DATA TO USE
——
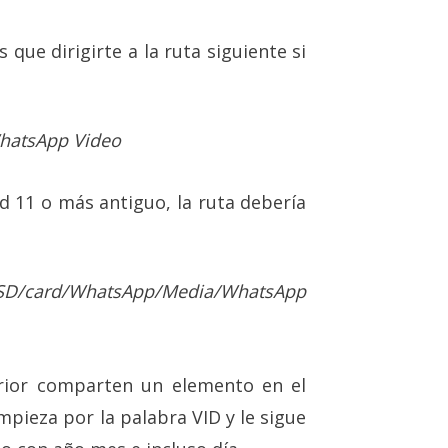
 que dirigirte a la ruta siguiente si
hatsApp Video
d 11 o más antiguo, la ruta debería
D/card/WhatsApp/Media/WhatsApp
erior comparten un elemento en el
pieza por la palabra VID y le sigue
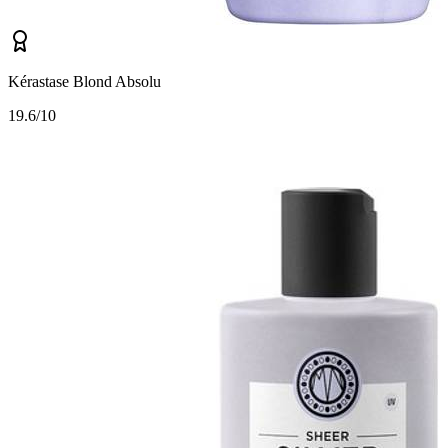
Kérastase Blond Absolu
1
9.6/10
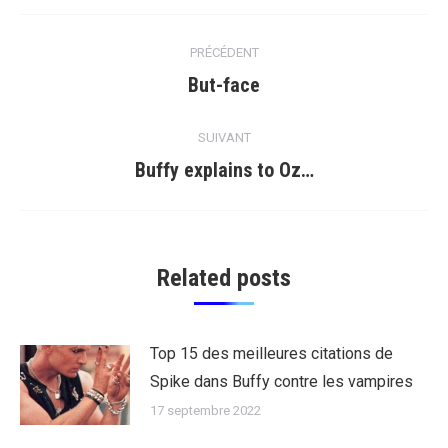
Navigation
article
PRÉCÉDENT
But-face
Article
précédent
:
SUIVANT
Buffy explains to Oz…
Article
suivant
:
Related posts
Top 15 des meilleures citations de
Spike dans Buffy contre les vampires
17 septembre 2022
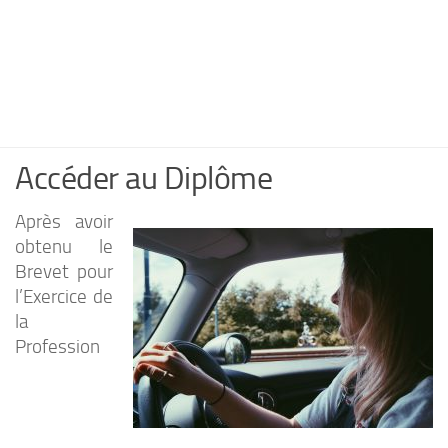
Accéder au Diplôme
Après avoir
obtenu le
Brevet pour
l’Exercice de
la
Profession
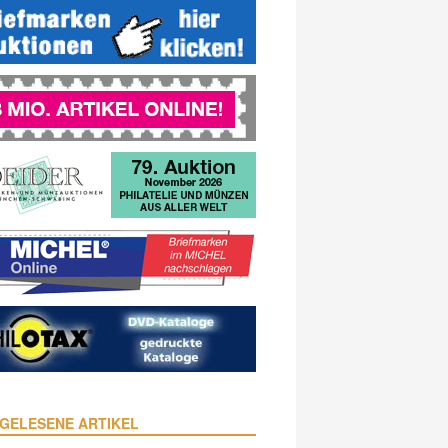
GELESENE ARTIKEL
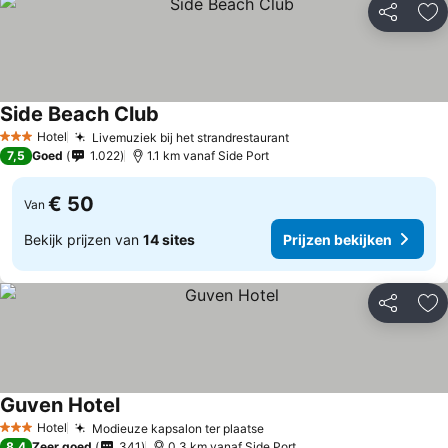
Delen
To
Side Beach Club
Hotel
Livemuziek bij het strandrestaurant
3 Sterren
7,5
Goed
1.022
1.1 km vanaf Side Port
€ 50
Van
Bekijk prijzen van
14 sites
Prijzen bekijken
Delen
To
Guven Hotel
Hotel
Modieuze kapsalon ter plaatse
3 Sterren
8,4
Zeer goed
341
0.3 km vanaf Side Port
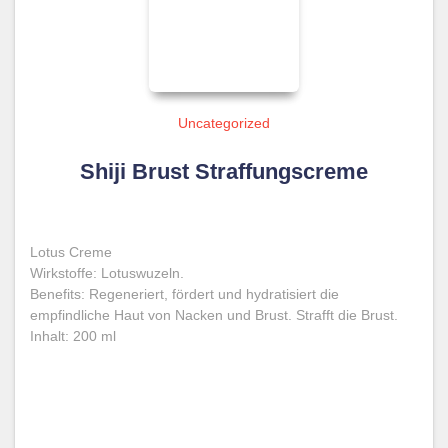
Uncategorized
Shiji Brust Straffungscreme
Lotus Creme
Wirkstoffe: Lotuswuzeln.
Benefits: Regeneriert, fördert und hydratisiert die
empfindliche Haut von Nacken und Brust. Strafft die Brust.
Inhalt: 200 ml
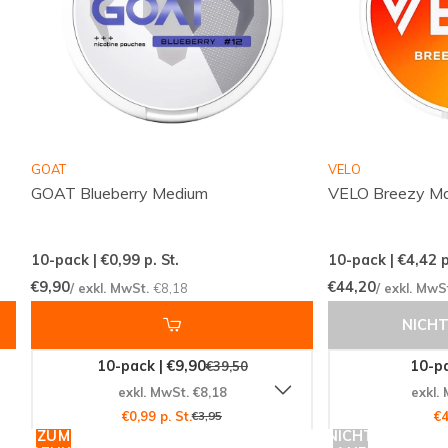
die als "Mittel" eingestuft wird und somit für
Einsteiger und erfahrene Nutzer gleichermaßen
geeignet ist. Mit 11,2 mg Nikotin pro Beutel und 16
mg Nikotin pro Gramm erleben Sie einen
zufriedenstellenden Nikotinkick.
GOAT
VELO
Rein Weißer Anteil für eine saubere
GOAT Blueberry Medium
VELO Breezy M
Erfahrung
Die Produktart "Rein Weißer Anteil" bedeutet, dass
10-pack | €0,99
p. St.
10-pack | €4,42
p
Sie keine Verfärbungen an den Zähnen befürchten
€9,90
€44,20
/ exkl. MwSt.
€8,18
/ exkl. MwS
müssen. Der FIX Strawberry Kiwi ist ein sauberes und
NICHT
diskretes Produkt, das Ihnen erlaubt, Ihre
10-pack | €9,90
10-pa
€39,50
Nikotinbeutel unbemerkt zu genießen.
exkl. MwSt. €8,18
exkl.
€0,99 p. St.
€3,95
€4
Vertrauenswürdige Herstellung
ZUM
NICHT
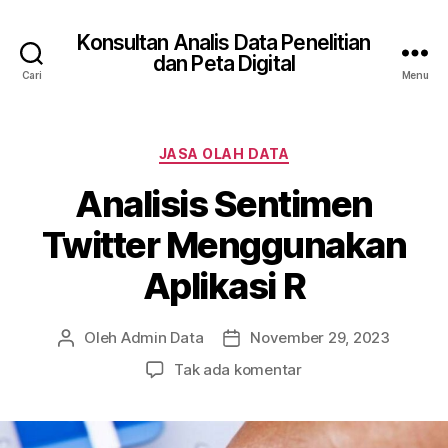
Konsultan Analis Data Penelitian
dan Peta Digital
Cari
Menu
Kategori
JASA OLAH DATA
Analisis Sentimen
Twitter Menggunakan
Aplikasi R
Oleh
Admin Data
November 29, 2023
Penulis
Tanggal
artikel
artikel
pada
Tak ada komentar
Analisis
Sentimen
Twitter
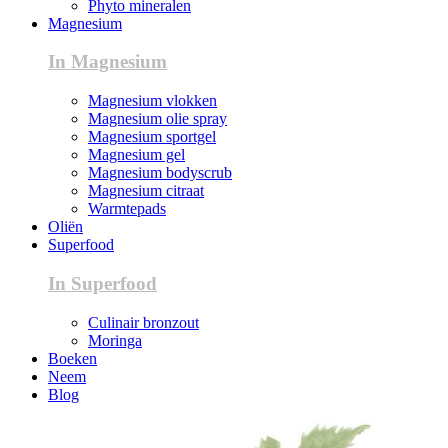
Phyto mineralen
Magnesium
In Magnesium
Magnesium vlokken
Magnesium olie spray
Magnesium sportgel
Magnesium gel
Magnesium bodyscrub
Magnesium citraat
Warmtepads
Oliën
Superfood
In Superfood
Culinair bronzout
Moringa
Boeken
Neem
Blog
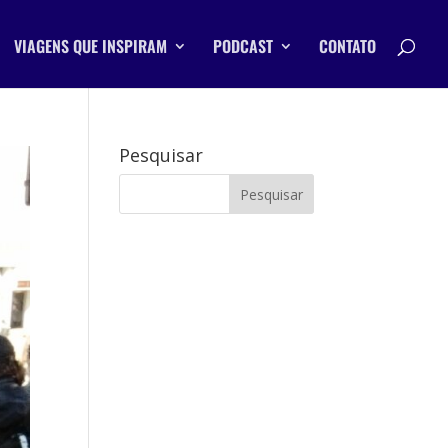
VIAGENS QUE INSPIRAM
PODCAST
CONTATO
Pesquisar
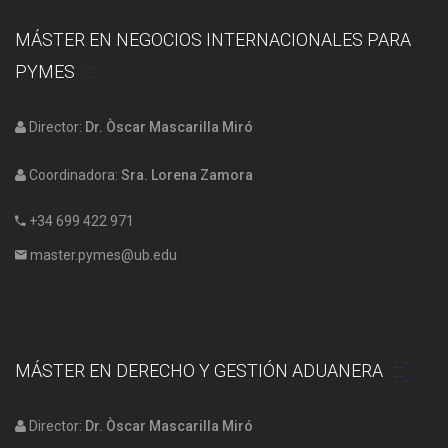
MÁSTER EN NEGOCIOS INTERNACIONALES PARA
PYMES
Director:
Dr. Òscar Mascarilla Miró
Coordinadora:
Sra. Lorena Zamora
+34 699 422 971
master.pymes@ub.edu
MÁSTER EN DERECHO Y GESTIÓN ADUANERA
Director:
Dr. Òscar Mascarilla Miró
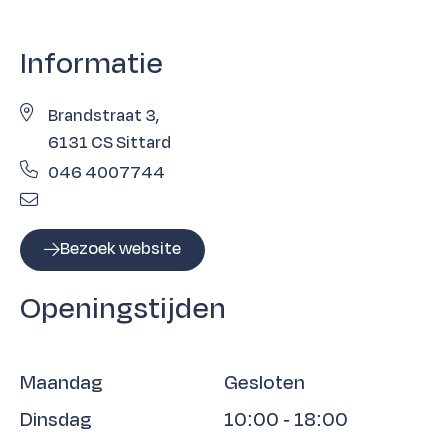
Informatie
Brandstraat 3,
6131 CS Sittard
046 4007744
Bezoek website
Openingstijden
Maandag
Gesloten
Dinsdag
10:00 - 18:00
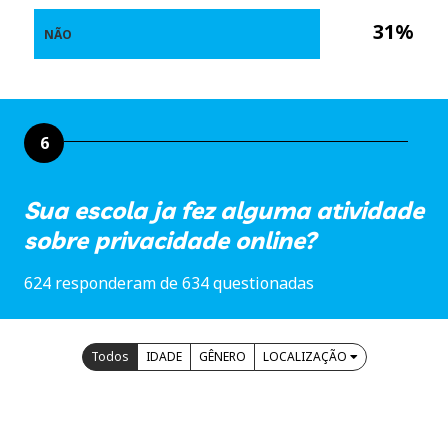
31%
NÃO
6
Sua escola ja fez alguma atividade
sobre privacidade online?
624 responderam de 634 questionadas
Todos
IDADE
GÊNERO
LOCALIZAÇÃO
——
ABOUT THIS EXERCISE
Among the records, find the lines that contain "Anteil" and copy each of them.

WRITTEN SOLUTION
Rein Weißer Anteil für eine saubere
Die Produktart "Rein Weißer Anteil" bedeutet, dass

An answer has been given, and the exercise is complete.